[Records drawn from a dataset]
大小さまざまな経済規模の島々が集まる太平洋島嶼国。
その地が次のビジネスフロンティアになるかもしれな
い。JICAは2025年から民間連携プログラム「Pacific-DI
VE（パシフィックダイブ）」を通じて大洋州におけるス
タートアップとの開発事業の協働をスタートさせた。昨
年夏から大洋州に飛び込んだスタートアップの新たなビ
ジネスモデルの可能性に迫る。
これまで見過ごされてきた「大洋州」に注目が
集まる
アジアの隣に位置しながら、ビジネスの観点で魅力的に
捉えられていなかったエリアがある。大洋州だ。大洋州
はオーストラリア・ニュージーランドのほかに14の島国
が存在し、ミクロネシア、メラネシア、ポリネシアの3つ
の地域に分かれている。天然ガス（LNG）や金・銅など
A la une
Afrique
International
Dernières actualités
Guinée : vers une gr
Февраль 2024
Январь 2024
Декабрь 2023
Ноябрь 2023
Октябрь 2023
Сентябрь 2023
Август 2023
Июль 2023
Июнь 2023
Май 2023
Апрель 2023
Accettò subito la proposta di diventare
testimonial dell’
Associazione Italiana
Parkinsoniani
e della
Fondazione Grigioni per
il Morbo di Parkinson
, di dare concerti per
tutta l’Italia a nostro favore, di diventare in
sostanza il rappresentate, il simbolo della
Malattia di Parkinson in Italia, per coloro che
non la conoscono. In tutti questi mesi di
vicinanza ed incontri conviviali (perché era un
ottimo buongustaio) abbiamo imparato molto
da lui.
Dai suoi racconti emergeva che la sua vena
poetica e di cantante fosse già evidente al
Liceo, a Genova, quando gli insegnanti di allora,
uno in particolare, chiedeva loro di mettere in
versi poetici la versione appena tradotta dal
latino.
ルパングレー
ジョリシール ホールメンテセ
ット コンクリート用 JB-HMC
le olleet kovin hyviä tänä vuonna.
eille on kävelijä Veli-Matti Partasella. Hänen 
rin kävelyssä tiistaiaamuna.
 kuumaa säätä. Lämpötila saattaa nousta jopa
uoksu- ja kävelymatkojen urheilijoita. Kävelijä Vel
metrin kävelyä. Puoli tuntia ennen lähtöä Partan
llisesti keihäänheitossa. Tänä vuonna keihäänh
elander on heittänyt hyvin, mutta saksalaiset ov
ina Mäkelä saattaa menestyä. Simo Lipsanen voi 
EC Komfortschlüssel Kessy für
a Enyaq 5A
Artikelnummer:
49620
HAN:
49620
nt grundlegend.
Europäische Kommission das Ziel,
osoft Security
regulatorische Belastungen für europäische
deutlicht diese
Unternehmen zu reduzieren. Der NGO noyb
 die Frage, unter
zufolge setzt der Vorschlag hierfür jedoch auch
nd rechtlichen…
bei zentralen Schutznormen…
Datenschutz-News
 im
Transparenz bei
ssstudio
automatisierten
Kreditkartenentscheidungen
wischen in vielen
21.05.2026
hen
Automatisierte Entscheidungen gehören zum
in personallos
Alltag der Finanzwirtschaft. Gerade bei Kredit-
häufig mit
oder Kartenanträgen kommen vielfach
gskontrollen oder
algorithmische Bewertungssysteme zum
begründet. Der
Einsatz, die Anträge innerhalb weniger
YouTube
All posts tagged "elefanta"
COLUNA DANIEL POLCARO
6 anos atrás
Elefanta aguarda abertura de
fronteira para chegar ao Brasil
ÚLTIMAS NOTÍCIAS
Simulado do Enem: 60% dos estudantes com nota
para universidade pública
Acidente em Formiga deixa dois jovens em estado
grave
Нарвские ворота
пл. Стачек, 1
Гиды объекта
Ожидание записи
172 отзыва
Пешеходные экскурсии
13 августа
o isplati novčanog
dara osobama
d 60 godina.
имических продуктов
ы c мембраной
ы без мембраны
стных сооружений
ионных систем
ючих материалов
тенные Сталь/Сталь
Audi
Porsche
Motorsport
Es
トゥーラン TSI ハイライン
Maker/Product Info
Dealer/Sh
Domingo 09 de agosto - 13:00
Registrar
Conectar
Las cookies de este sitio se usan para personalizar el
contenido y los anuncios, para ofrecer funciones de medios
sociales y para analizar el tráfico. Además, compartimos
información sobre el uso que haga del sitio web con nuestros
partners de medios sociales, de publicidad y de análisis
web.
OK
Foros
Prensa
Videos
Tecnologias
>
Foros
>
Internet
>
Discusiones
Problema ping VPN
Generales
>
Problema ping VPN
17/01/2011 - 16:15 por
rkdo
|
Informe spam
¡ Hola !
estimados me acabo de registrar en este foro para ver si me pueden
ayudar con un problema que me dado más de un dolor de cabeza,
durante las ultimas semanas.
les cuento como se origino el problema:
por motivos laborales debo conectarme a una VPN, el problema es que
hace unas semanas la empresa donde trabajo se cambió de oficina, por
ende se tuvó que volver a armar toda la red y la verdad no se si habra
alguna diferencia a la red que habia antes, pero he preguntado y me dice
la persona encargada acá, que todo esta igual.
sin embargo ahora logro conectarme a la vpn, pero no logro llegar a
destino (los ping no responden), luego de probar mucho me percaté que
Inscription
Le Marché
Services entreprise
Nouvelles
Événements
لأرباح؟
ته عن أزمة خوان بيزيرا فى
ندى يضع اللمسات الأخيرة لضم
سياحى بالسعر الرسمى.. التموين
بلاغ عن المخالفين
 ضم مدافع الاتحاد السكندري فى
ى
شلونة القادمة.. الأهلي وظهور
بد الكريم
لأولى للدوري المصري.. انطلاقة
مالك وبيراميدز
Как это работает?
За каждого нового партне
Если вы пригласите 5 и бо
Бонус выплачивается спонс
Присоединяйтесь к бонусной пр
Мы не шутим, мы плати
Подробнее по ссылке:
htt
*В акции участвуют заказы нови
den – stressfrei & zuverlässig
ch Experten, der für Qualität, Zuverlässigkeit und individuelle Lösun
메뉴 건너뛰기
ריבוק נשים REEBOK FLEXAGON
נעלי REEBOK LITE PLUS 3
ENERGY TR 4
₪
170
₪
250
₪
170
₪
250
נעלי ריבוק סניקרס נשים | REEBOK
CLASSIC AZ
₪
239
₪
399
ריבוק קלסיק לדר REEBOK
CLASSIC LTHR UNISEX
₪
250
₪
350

▶ What you have to do
Show every line of the entries above where the word "este" occurs.

▶ Task output
Las cookies de este sitio se usan para personalizar el
estimados me acabo de registrar en este foro para ver si me pueden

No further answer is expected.